Trzej Polacy w Belgii torturowali rodaka - informuje dziennikarka RMF FM Katarzyna Szymańska-Borginon. Pobili go po tym, jak dowiedział się, że sprzedają amfetaminę. Zmusili też mężczyznę, by dokonał samookaleczenia.

Oprawcy usłyszeli już zarzuty stosowania tortur i bezprawnego przetrzymywania. Ich ofiara była przez nich torturowana dwukrotnie - 10 i 12 sierpnia. Traktowali ją z niezwykłą brutalnością i sadyzmem. Mężczyznom chodziło o to, aby nie ujawnił prowadzonego przez nich handlu amfetaminą, którą sprzedawali polskim robotnikom na budowach. Amfetamina miała stymulować ich produkcyjność.

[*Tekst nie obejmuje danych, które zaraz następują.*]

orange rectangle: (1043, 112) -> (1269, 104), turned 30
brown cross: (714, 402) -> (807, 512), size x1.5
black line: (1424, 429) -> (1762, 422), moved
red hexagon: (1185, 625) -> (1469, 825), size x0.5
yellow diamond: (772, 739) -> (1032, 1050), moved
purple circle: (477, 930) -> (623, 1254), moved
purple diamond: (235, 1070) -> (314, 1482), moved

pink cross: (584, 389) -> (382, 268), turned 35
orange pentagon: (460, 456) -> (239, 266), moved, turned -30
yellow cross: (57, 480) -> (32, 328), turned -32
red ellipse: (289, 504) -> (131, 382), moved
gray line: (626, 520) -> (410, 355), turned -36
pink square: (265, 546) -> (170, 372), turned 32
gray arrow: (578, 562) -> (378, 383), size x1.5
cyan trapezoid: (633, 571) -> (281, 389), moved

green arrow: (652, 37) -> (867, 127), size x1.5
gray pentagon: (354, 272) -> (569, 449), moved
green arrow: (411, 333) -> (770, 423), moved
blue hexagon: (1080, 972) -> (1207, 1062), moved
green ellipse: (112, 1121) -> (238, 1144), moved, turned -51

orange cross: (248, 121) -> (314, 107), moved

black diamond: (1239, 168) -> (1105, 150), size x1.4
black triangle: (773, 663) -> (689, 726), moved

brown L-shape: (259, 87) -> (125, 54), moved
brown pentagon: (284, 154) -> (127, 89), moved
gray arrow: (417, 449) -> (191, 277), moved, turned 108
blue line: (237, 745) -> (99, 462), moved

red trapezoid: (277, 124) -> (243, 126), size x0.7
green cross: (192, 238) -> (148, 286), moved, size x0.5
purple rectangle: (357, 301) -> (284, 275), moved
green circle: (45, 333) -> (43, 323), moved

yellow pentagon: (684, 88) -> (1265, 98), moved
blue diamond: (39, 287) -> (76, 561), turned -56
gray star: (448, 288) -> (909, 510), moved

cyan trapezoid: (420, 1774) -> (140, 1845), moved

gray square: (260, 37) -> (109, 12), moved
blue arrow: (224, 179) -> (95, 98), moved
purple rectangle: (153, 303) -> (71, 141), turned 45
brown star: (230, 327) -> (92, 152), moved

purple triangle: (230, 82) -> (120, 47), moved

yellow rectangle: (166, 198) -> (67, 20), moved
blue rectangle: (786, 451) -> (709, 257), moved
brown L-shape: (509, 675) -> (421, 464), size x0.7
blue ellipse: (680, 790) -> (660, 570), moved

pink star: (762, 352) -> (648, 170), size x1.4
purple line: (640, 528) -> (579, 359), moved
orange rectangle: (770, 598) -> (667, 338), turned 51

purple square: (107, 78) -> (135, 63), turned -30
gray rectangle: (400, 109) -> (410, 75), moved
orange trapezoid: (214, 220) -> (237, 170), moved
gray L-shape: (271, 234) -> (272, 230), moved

Podczas seansu tortur i upokorzeń, oprawcy zmusili swoją ofiarę do obcięcia sobie sutka.

Ofiara nie zgłosiła się od razu na policję

Te makabryczne wydarzenia miały miejsce w Molenbeek, w jednej z najgorszych dzielnic Brukseli. Za pierwszym razem mężczyzna nie zgłosił się na policję, tylko opowiedział o zdarzeniu swojej przyjaciółce. Ta, zamiast mu pomóc wydała go trzem sadystom. Mężczyzna był więc znowu więziony i torturowany. Gdy został wypuszczony, zgłosił się na komisariat policji i złożył zeznania. Dwóch sprawców zatrzymano, trzeciemu udało się zbiec. Jeden z zatrzymanych przyznał się do stawianych mu zarzutów, drugi zaś wszystkiemu zaprzecza.